Enjoy this episode? Leave a rating and review on iTunes! Thank you for being awesome!
Born and raised in Israel, going into college Tirtzah was planning on becoming a social worker.
During a heightened period of terrorism in Israel, Tirtzah took on a new perspective of how she wanted to spend her time on Earth.
Tirtzah now works as a visual artist based in Brooklyn who has developed her own form of painting using duck tape and has her New York oil painting exhibit debut opening this week through May 10th at Slag Gallery in Bushwick.
You’ll hear Tirtzah discuss her journey to becoming a professional artist, the importance of community, and that the time you spend waiting to be inspired is time you could use to do work you love:
Tirtzah: Hi, this is Tirtzah Bassel. I’m a visual artist, and you’re listening to Prologue Profiles.

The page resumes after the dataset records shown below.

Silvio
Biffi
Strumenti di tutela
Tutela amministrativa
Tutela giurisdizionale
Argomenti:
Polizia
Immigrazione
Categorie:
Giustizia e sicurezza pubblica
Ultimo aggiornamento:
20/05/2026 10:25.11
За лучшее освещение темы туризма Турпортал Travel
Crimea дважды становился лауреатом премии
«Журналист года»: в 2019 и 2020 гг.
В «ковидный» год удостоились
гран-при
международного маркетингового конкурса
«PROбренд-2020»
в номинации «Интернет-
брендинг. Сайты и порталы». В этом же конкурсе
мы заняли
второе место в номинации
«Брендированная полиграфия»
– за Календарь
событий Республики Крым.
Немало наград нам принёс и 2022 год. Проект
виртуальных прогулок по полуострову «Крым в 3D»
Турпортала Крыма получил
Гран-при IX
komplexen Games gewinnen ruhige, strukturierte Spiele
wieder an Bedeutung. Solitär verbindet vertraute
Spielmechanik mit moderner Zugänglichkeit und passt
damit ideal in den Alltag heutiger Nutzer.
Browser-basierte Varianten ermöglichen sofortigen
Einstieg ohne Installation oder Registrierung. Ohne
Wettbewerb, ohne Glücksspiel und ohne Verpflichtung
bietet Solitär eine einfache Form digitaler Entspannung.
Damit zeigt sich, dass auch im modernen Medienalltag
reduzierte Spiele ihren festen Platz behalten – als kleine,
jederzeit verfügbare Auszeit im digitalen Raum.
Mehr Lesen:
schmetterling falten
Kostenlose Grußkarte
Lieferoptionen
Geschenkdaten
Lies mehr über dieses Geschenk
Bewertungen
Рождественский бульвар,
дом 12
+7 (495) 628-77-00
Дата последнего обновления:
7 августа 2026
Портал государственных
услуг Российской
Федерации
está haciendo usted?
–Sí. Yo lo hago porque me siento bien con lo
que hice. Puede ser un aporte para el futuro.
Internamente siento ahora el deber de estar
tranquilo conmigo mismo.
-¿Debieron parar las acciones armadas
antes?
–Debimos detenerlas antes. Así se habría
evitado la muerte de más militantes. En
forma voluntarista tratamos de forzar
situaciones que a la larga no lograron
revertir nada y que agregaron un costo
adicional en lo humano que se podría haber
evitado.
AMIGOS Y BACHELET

Tirtzah: Ah, very nerdy. You know, I would always do my homework. I didn’t want to get in trouble. I wanted the teacher to like me.
Dan: We call that a ‘goody-two-shoes’.
Tirtzah: A ‘goody-two-shoes’, is that different than nerdy?

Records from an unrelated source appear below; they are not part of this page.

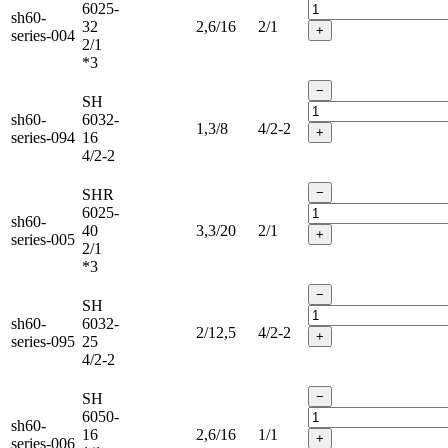
6025-
sh60-
32
2,6/16
2/1
+
series-004
2/1
*3
−
SH
sh60-
6032-
1,3/8
4/2-2
+
series-094
16
4/2-2
−
SHR
6025-
sh60-
40
3,3/20
2/1
+
series-005
2/1
*3
−
SH
sh60-
6032-
2/12,5
4/2-2
+
series-095
25
4/2-2
−
SH
6050-
sh60-
16
2,6/16
1/1
+
series-006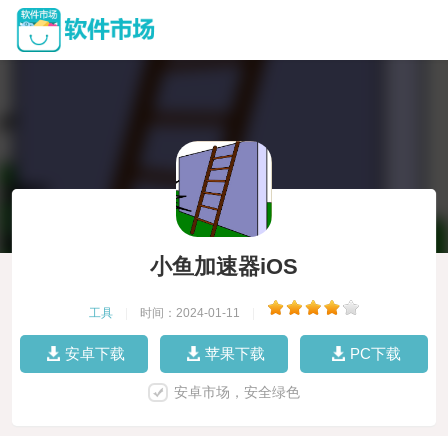
小鱼加速器iOS
工具
|
时间：2024-01-11
|
安卓下载
苹果下载
PC下载
安卓市场，安全绿色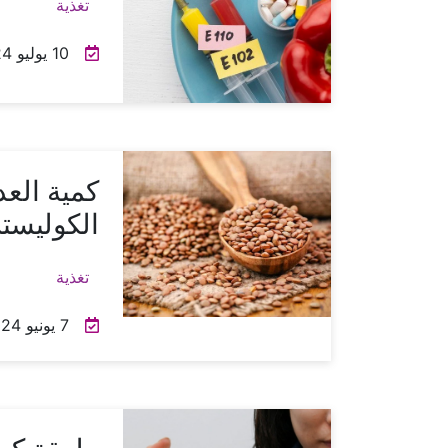
تغذية
10 يوليو 2024
كمية الع
الكوليست
تغذية
7 يونيو 2024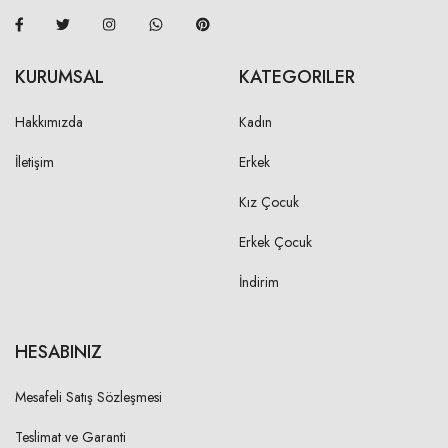
KOLEVİ - DÜZ
KURUMSAL
KATEGORILER
S
20,50 cm
Hakkımızda
Kadın
M
21,50 cm
İletişim
Erkek
L
22,50 cm
Kız Çocuk
XL
23,50 cm
Erkek Çocuk
2XL
24,50 cm
İndirim
KOL AĞZI GENİŞLİĞİ
HESABINIZ
S
Mesafeli Satış Sözleşmesi
17,00 cm
M
Teslimat ve Garanti
18,00 cm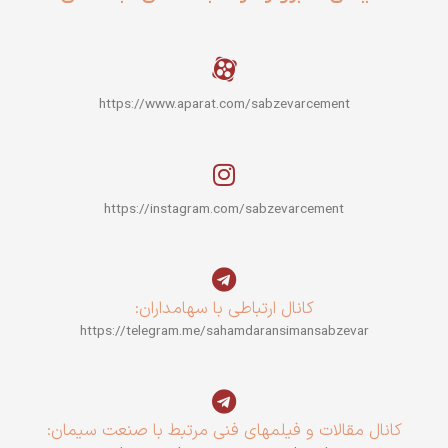
https://www.aparat.com/sabzevarcement
https://instagram.com/sabzevarcement
کانال ارتباطی با سهامداران:
https://telegram.me/sahamdaransimansabzevar
کانال مقالات و فیلمهای فنی مرتبط با صنعت سیمان: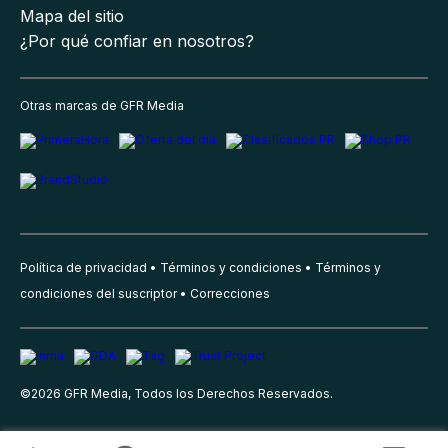
Mapa del sitio
¿Por qué confiar en nosotros?
Otras marcas de GFR Media
Política de privacidad
Términos y condiciones
Términos y
condiciones del suscriptor
Correcciones
©
2026
GFR Media, Todos los Derechos Reservados.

Dan: Nerdy…they’re related.
Tirtzah: They’re related, but they don’t overlap entirely.
Dan: Nerdy…they don’t really have to do well in school.
Dan: And nerdy doesn’t care as much about what like authority thinks either.
Tirtzah: That is the new nerd! That’s like the nerd today, right?
Dan: Maybe nerd has evolved a bit.
Tirtzah: Because nerd has become cool.
Dan: And Tirtzah you have become cool and now you are a professional fine artist.
Dan: [Laughs] Sweet! Got it. [Tirtzah laughs] So, for those who don’t know, how would you describe your work?
Tirtzah: In terms of mediums, I’m trained in oil painting. And more recently in the past two or three years, I’ve also been creating large-scale duct tape installations.
Dan: So you say, ‘duct tape installations’ like it is no big deal. [Laughter] Like, “Yea, this is what I do.”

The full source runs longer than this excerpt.